Together with the Georgia Strait Alliance, they created hundreds of bright yellow “drift cards,” which are postcard-sized pieces of plywood, labeled with unique numbers and contact information for the Raincoast Alliance.
“So what we do is basically drop these drift cards, and it carries the message ‘This could be oil,’” Dixon says.
Over the course of years from 2013 through 2016, they dropped the drift cards more than 40 times, encouraging the public to report back where they landed.
“This allows us to build up a picture of the potential spatial extent of an oil spill,” says Dixon.
They drop the cards in key locations along tanker routes, from Vancouver’s English Bay out through the Salish Sea, including some of the most treacherous points along the way.
“And these are points that Kinder Morgan recognizes being higher risk of an incident based primarily on vessel traffic,” Dixon says, who himself found one of the cards on the beach at Dundarave, where he often walks his dogs. It had drifted over from nearby English Bay. But he says the drift cards often go much further.
“Just to give you some sense of how far these things go, we’ve actually found some of these cards which we dropped here in the Salish Sea in Alaska and Haida Gwaii,” Dixon says “This is thousands of kilometers north on the coast.”
And the cards were reported in the Puget Sound region more than once, with several reaching Bainbridge Island, for example, after a drop in the spring of 2014.

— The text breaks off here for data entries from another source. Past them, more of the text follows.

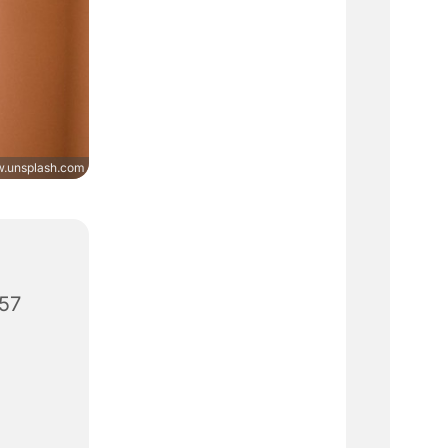
.unsplash.com
657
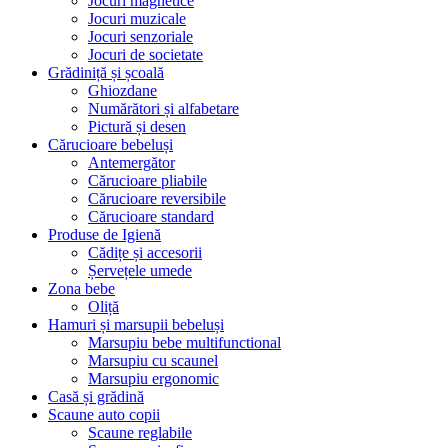
Jocuri magnetice
Jocuri muzicale
Jocuri senzoriale
Jocuri de societate
Grădiniță și școală
Ghiozdane
Numărători și alfabetare
Pictură și desen
Cărucioare bebeluși
Antemergător
Cărucioare pliabile
Cărucioare reversibile
Cărucioare standard
Produse de Igienă
Cădițe și accesorii
Șervețele umede
Zona bebe
Oliță
Hamuri și marsupii bebeluși
Marsupiu bebe multifunctional
Marsupiu cu scaunel
Marsupiu ergonomic
Casă și grădină
Scaune auto copii
Scaune reglabile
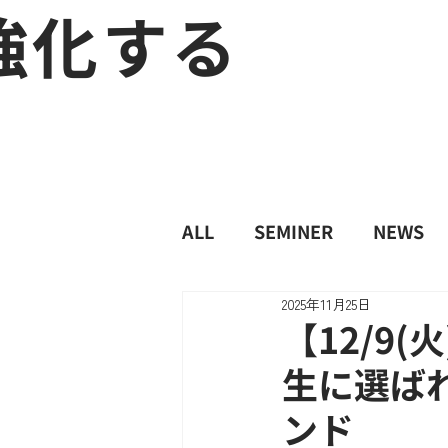
強化する
ALL
SEMINER
NEWS
2025年11月25日
【12/9
生に選ば
ンド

Dixon says the project is as much about conceptualizing where spilled oil could land as it is about engaging the public when they find the drift cards.

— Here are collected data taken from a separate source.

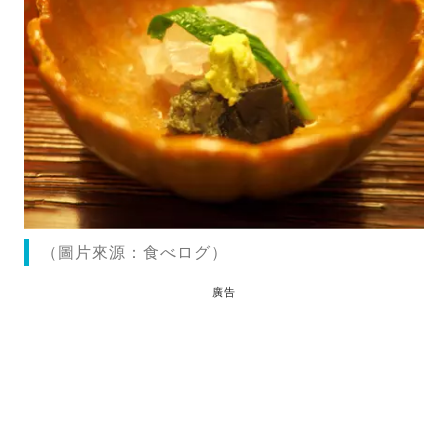
（圖片來源：食べログ）
廣告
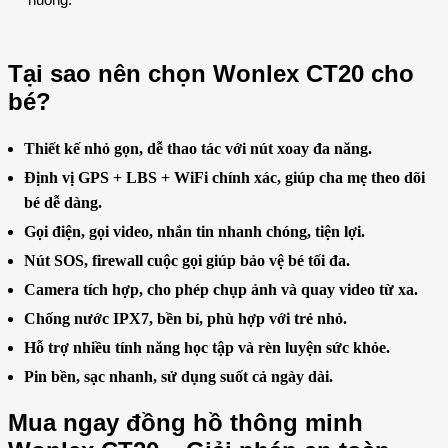
Tại sao nên chọn Wonlex CT20 cho
bé?
Thiết kế nhỏ gọn, dễ thao tác với nút xoay đa năng.
Định vị GPS + LBS + WiFi chính xác, giúp cha mẹ theo dõi
bé dễ dàng.
Gọi điện, gọi video, nhắn tin nhanh chóng, tiện lợi.
Nút SOS, firewall cuộc gọi giúp bảo vệ bé tối đa.
Camera tích hợp, cho phép chụp ảnh và quay video từ xa.
Chống nước IPX7, bền bỉ, phù hợp với trẻ nhỏ.
Hỗ trợ nhiều tính năng học tập và rèn luyện sức khỏe.
Pin bền, sạc nhanh, sử dụng suốt cả ngày dài.
Mua ngay đồng hồ thông minh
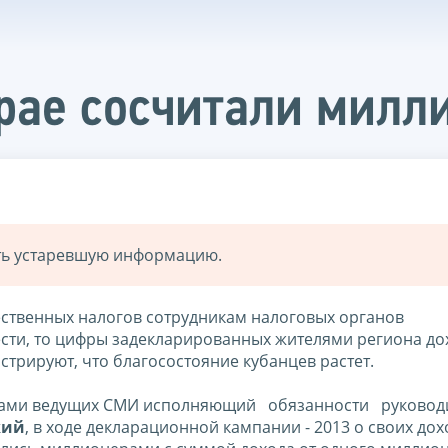
рае сосчитали милл
ать устаревшую информацию.
ественных налогов сотрудникам налоговых органов
ести, то цифры задекларированных жителями региона до
стрируют, что благосостояние кубанцев растет.
истами ведущих СМИ исполняющий обязанности руково
кий
, в ходе декларационной кампании - 2013 о своих дох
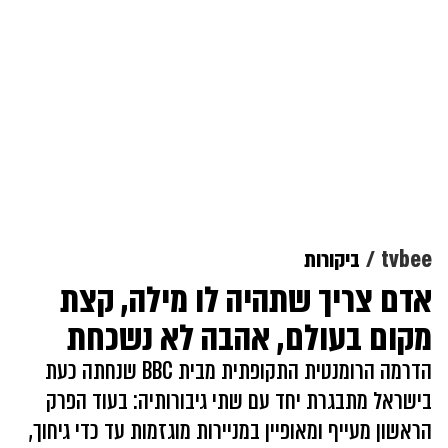
tvbee
ביקורות
אדם צריך שתהיה לו מילה, קצת
מקום בעולם, אהבה לא נשכחת
הדרמה הרומנטית התקופתית מבית BBC שנחתה כעת
בישראל מתבגרת יחד עם שתי גיבורותיה: בעוד הפרק
הראשון מעייף ומאופיין במניירות מוגזמות עד כדי גיחוך,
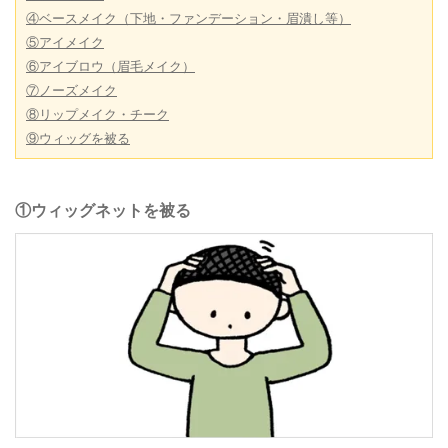
④ベースメイク（下地・ファンデーション・眉潰し等）
⑤アイメイク
⑥アイブロウ（眉毛メイク）
⑦ノーズメイク
⑧リップメイク・チーク
⑨ウィッグを被る
①ウィッグネットを被る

“So if you can imagine, hundreds of people along the coast of Washington, through the Gulf Islands, through the San Juan Islands, through the Salish Sea, through the west coast of Vancouver Island, Haida Gwaii and even a couple parts of Alaska have actually found these cards,” Dixon said. “And it gives them a way when they pick up a card and it carries a simple message, ‘This could be oil,’ it helps them understand that there is a potential risk here.”
Dixon said Canada is way behind the United States on oil spill cleanup, despite the requirements by then-Premiere of British Columbia Christy Clark when the pipeline expansion was approved that it include world-class response. Last November, the country’s Prime Minister Justin Trudeau announced C$1.5 billion in new funding to improve response measures.

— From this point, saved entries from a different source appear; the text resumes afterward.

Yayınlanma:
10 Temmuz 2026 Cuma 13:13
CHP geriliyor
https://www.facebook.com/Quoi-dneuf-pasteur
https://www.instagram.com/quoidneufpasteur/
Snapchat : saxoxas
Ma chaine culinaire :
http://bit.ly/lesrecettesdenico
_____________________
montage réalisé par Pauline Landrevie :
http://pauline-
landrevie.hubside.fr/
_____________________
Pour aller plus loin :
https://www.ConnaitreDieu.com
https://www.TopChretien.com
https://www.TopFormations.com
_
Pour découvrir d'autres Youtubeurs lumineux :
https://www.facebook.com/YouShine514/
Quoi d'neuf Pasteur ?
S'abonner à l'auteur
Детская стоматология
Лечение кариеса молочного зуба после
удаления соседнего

“That can’t be created just by saying we’re going to do it, and it can’t be created in a couple of years,” said Dixon. “Currently our ability to respond is grossly inadequate.”
He also said response should be only one part of the equation, and there should be more emphasis on risk-reduction and prevention.
The Raincoast Conservation Fund is among several groups that are using one of the most iconic and charismatic species of the Salish Sea to make their case against the pipeline expansion.
They say the sea’s killer whale population is at risk, regardless of a potential oil spill, because of the increase in underwater noise that would come with the upsurge in tanker traffic.
The whales are listed as endangered in both Canada and the U.S. The whole of the Salish Sea is designated as their critical habitat.
Dixon said Raincoast submitted evidence to Canada’s National Energy Board that included a population viability assessment about the whales, which neither Kinder Morgan nor the regulators have contested.
“What this study showed is that the approval and construction and go-ahead for the Kinder Morgan proposal will likely mean the extinction of the Southern Resident Killer Whale population, regardless of an oil spill,” he said. “Just the increase of shipping traffic from Kinder Morgan alone will push this population of killer whales towards likely extinction.”
Meanwhile, Kinder Morgan has been forging ahead with its plans to start construction this month on the new sections of the Trans Mountain pipeline.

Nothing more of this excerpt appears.